Closed mathmanu closed 6 years ago
I also fail to finetune ResNet-50. (CUDA 9,1, cuDNN 7).
A friend of mine confirmed that if the issue that I reported regarding scaling based on blobs_[2] in BatchNorm layer is fixed, then NVIDIA/caffe works fine for this kind of network. The scaling that I mentioned is: https://github.com/BVLC/caffe/blob/master/src/caffe/layers/batch_norm_layer.cu#L24
@drnikolaev could you ask an expert to look into this?
Can you attach the nvcaffe log which has 0 accuracy please?
First of all nvidia/caffe has BatchNorm and ScaleBias fused in one layer ( see for example https://github.com/NVIDIA/caffe/blob/caffe-0.17/models/resnet18/train_val.prototxt
So instead of 2 layers in BVLC layer { name: "data_bn" type: "BatchNorm" bottom: "data" top: "data_bn" param { lr_mult: 0.0 } param { lr_mult: 0.0 } param { lr_mult: 0.0 } } layer { name: "data_scale" type: "Scale" bottom: "data_bn" top: "data_bn" param { lr_mult: 1.0 decay_mult: 1.0 } param { lr_mult: 2.0 decay_mult: 1.0 } scale_param { bias_term: true } } you can use one layer which does both BN and cudnn layer { name: "conv1/bn" type: "BatchNorm" bottom: "conv1" top: "conv1/bn" batch_norm_param { moving_average_fraction: 0.9 eps: 0.0001 scale_bias: true } }
Hi @borisgin, I understand the new BatchNorm (with scale_bias) in NVIDIA/caffe and have used it several times to speedup my training. But this issue is different.
These are the log files:
@mathmanu we managed to reproduce and fix this but it looks like your dataset has different labeling. Therefore, we kindly ask you to verify the fix here: https://github.com/drnikolaev/caffe/tree/caffe-0.17 Release is coming soon.
The fix works. I have tested it and confirmed it. Looking forward for the release. Thank you.
@drnikolaev waiting for the release. Hoping that it will come soon.
@mathmanu could you verify https://github.com/drnikolaev/caffe/tree/caffe-0.17 release candidate?

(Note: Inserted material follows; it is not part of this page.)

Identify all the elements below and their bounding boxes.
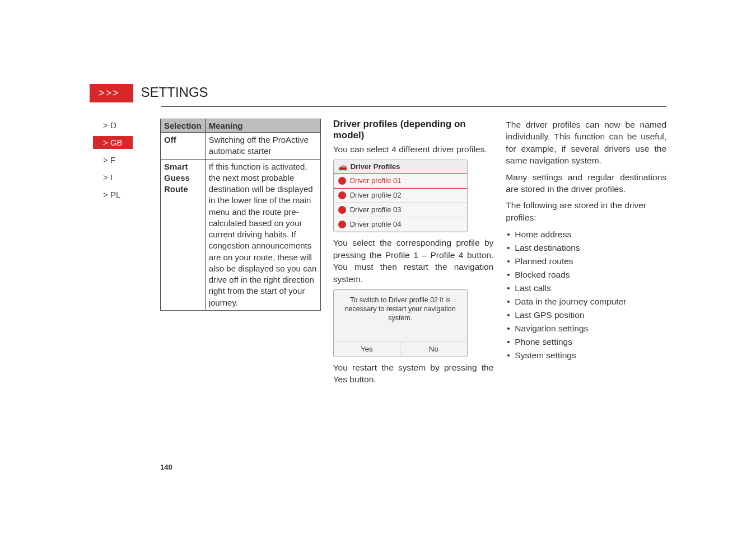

I have already verified the fix as I commented above. It works.
thank you
The following model works (gives good accuracy in BVLC caffe) https://github.com/cvjena/cnn-models/tree/master/ResNet_preact/ResNet10_cvgj
However, it doesn't work on NVIDIA/caffe (top-1 accuracy is zero)
Is blobs_[2] based scaling that is part of BVLC caffe implemented in NVIDIA/caffe? https://github.com/BVLC/caffe/blob/master/src/caffe/layers/batch_norm_layer.cu#L24 Couldn't find it in NVIDIA/caffe.
I suspect that this may not be the only reason for this mismatch.